Mark Schmitt writes:
Please don't reinforce the frame that this is a "lobbying scandal" and the villain a "lobbyist" named Jack Abramoff. That's the other side's frame. This is not a lobbying scandal. It's a betrayal-of-public-trust scandal. Lobbyists have no power, no influence, until a public servant gives them power. That's what DeLay and the K Street Project was all about. What they did was to set up a system by which lobbyists who proved their loyalty in various ways, such as taking DeLay and Ney on golf trips to Scotland, could be transformed from supplicants to full partners in government.

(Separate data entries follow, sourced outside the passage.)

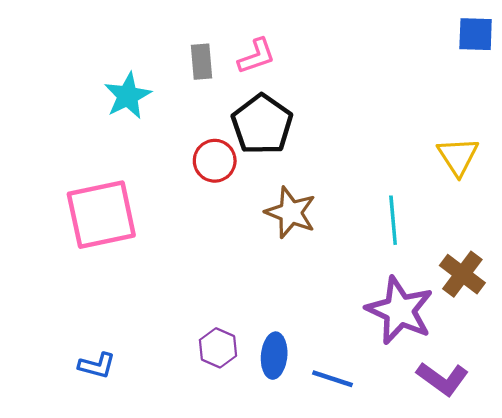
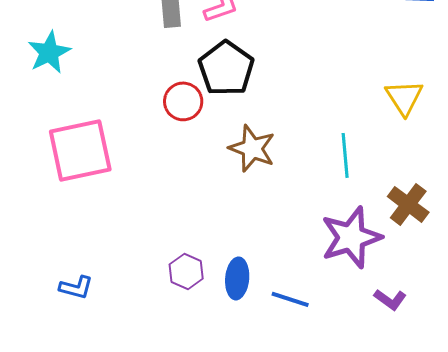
cyan star: (128, 96) -> (49, 52), moved
purple star: (400, 310) -> (351, 237), turned 30
purple L-shape: (443, 379) -> (390, 299), size x0.7

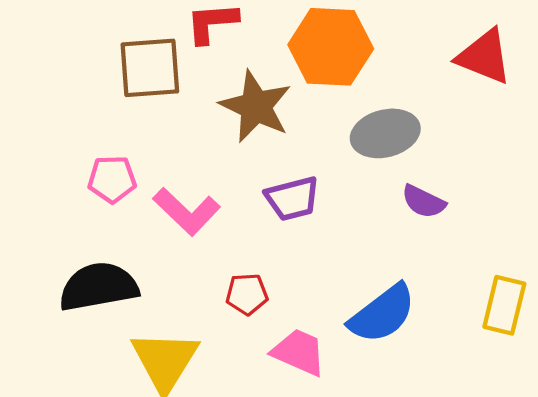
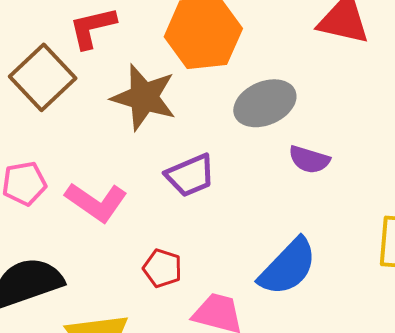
brown square: (150, 68) -> (43, 77), turned -30
red pentagon: (247, 294) -> (162, 268), turned 30

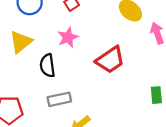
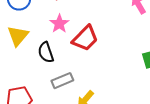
red trapezoid: (110, 60) -> (85, 38), moved

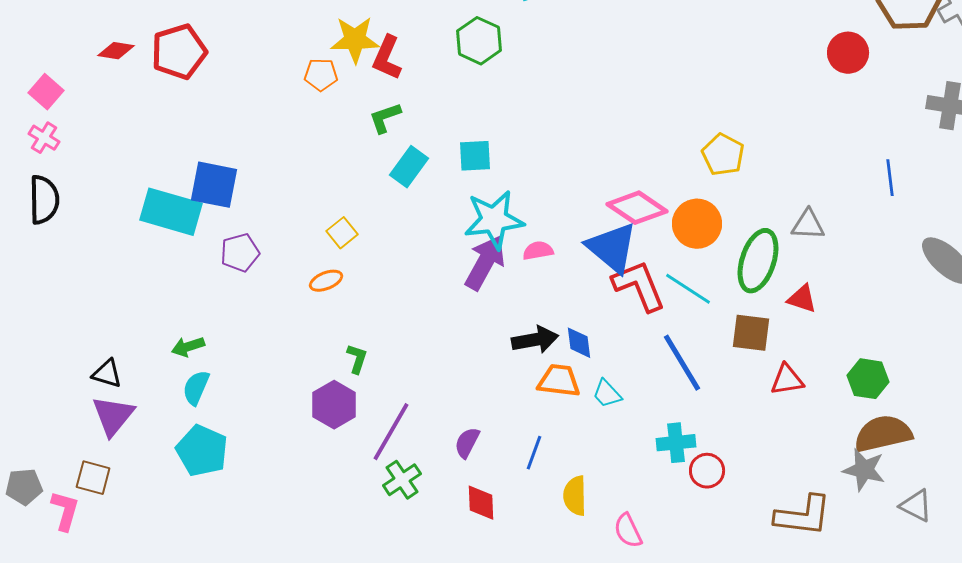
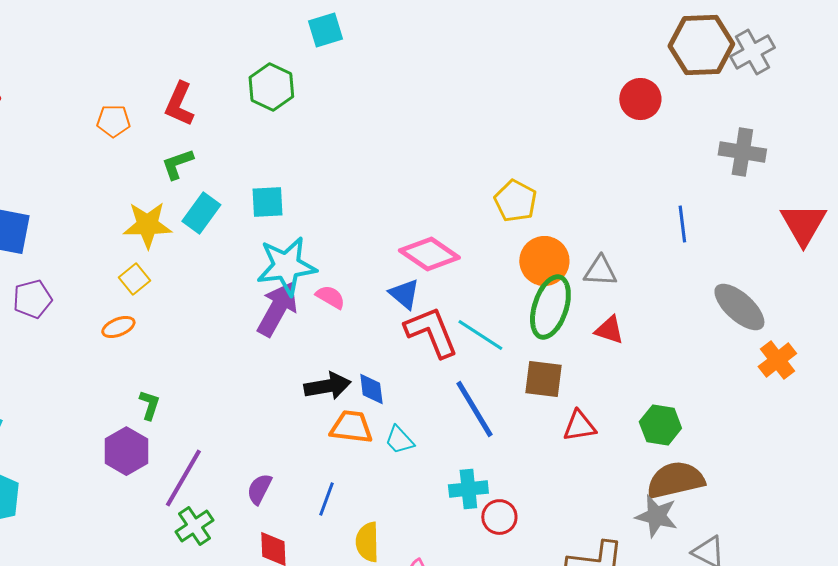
yellow star: (355, 40) -> (147, 225), moved
orange circle: (697, 224) -> (544, 261), moved
blue triangle: (612, 248) -> (404, 294), size x0.6
pink semicircle: (538, 251) -> (330, 297), turned 40
red triangle: (802, 299) -> (609, 330), moved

Abramoff did lots of terrible things and should go to jail, but never forget that every single criminal and unethical act of his was made possible by a public official. On his own, Abramoff had no power. At another time -- say, 1993 -- he would have been a joke.
Schmitt hints that the best policy response is a massive campaign finance overhaul, assumedly one with full public financing to ensure well-funded challenges against even the most entrenched incumbents. Certainly true. But more specifically, his political point is right as well. Given the frequency of congressional scandals and the low public regard for politicians, it's easy to think corruption a constant and Abramoff little more than an overzealous, but perfectly routine, actor in the tawdry drama that is the legislative process. That's the wrong way to go about it. As Mark says, Abramoff had no power without congressmen willing to sell him access and influence. The congressmen, at every step and each turn, retained agency, and the corruption is on their lap, not the lobbyist's.